У каждого региона Индии была своя специфика, закрепившаяся за тысячелетия. «Пять тысяч лет назад, — говорит один биограф Ганди, — Гуджарат уже был торговым перекрестком между Западом и Востоком. Известно даже название племен, занимавшихся торговлей и населявших эту область…» Если принимать близко к сердцу идею о далеком и глубинном влиянии, о призвании, заложенном в человеке на генетическом уровне и передающемся сквозь поколения и века, велик соблазн считать, что Ганди происходил от этой древней торговой олигархии, унаследовав от нее хитрость и мудрость.
Он принадлежал к банианам[18], то есть торговцам из Гуджарата, — «бакалейщикам», как он говорит в автобиографии, — которые издревле жили в этом регионе: мирные купцы, далекие от духа кшатриев, то есть воинов, — второй из четырех каст, весьма распространенной в других частях Индии. Баниа принадлежала к третьей крупной касте[19] индусов — вайшья, в которую входили купцы, земледельцы и скотоводы.
Торговцы-баниане придерживались джайнистской[20] доктрины ненасилия. Совершенно точно, что она наложила большой отпечаток на Ганди. Как подчеркивает Неру, он «частично следовал концепциям, которыми проникся в молодые годы, проведенные в Гуджарате… Ганди придерживался эклектического взгляда на развитие индийской мысли и истории. Он думал, что ненасилие — глубинный принцип этого развития… Не ставя под вопрос заслуги ненасилия на нынешнем этапе человеческого существования, можно сказать, что такие представления были со стороны Ганди историческим предрассудком»[21]. Таким образом, согласно Неру, ненасилие не было доминирующей идеей в индийской философии на протяжении ее развития, а относилось к джайнизму, утвердившемуся в Гуджарате и повлиявшему на Ганди в юности (индусские националисты-фундаменталисты, на которых не подействует харизма Ганди, ссылались на иное прошлое — воинственное, когда предки индусов отличались своей мужественностью в боях с применением силы).
«Монахи-джайны часто навещали моего отца и даже делали крюк, чтобы сесть за стол вместе с нами…» (Но его отец принимал и друзей-мусульман и парсов[22], которые говорили ему о своей религии.
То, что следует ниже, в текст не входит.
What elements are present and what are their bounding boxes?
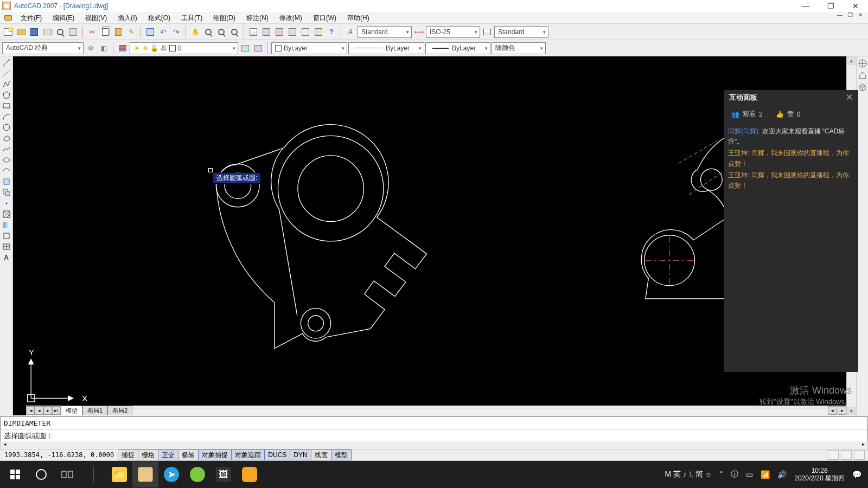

Он выслушивал их с уважением, и юный Ганди также имел возможность присутствовать при этих разговорах, что привило ему, как он говорил, широкую религиозную терпимость.) Как бы то ни было, ненасилие было принципом, присущим Ганди с самого рождения. Наряду с этой ценностью величайшей важности в традиционных торговых кругах проповедовали честность, экономность, неподкупность. От торгового прошлого своей семьи у Ганди сохранилась привычка держать свои счета в порядке и откладывать деньги, стараясь «сокращать расходы, умело руководя комитетами, неустанно гоняясь за пожертвованиями»; короче, качества, которые, согласно Оруэллу, говорят о том, что «его предки были крепкими деловыми людьми среднего класса»[23]. Здравомыслие, реализм, практический склад ума. Борясь с империей, он естественным образом обнаружил нерв войны: вопрос о торговле, и в 1920 году начал бойкот английской продукции, который должен был выбить из седла британскую администрацию.
Но, как пишет Ганди в автобиографии, «на протяжении трех поколений, начиная с моего деда, наша семья поставляла нескольким штатам премьер-министров…», государственных советников, принципиальных людей, которые умели идти на риск и «гусарствовать». Ганди восхищался также честностью и дерзостью своего отца Карамчанда: неподкупный, беспристрастный, верный государству (он даже бросил вызов одному британскому агенту, который оскорбил его начальника). Кроме того, он был храбрым и щедрым, человеком клана, преданным своей семье. Малограмотный и необразованный, он полагался на свой обширный опыт в знании людей и дел. «Он не получил никакого образования, а лишь приобрел большой практический опыт; в лучшем случае он доучился до пятого класса гуджаратской школы. Об истории и географии отец не имел никакого понятия»[24]. Слабое место: он был импульсивным, вспыльчивым и, что хуже всего с точки зрения Ганди, «возможно, склонен к плотским утехам», о чем как будто говорил тот факт, что он женился четыре раза, и в четвертый раз, «когда ему было уже за сорок», на молодой женщине на 20 лет моложе его.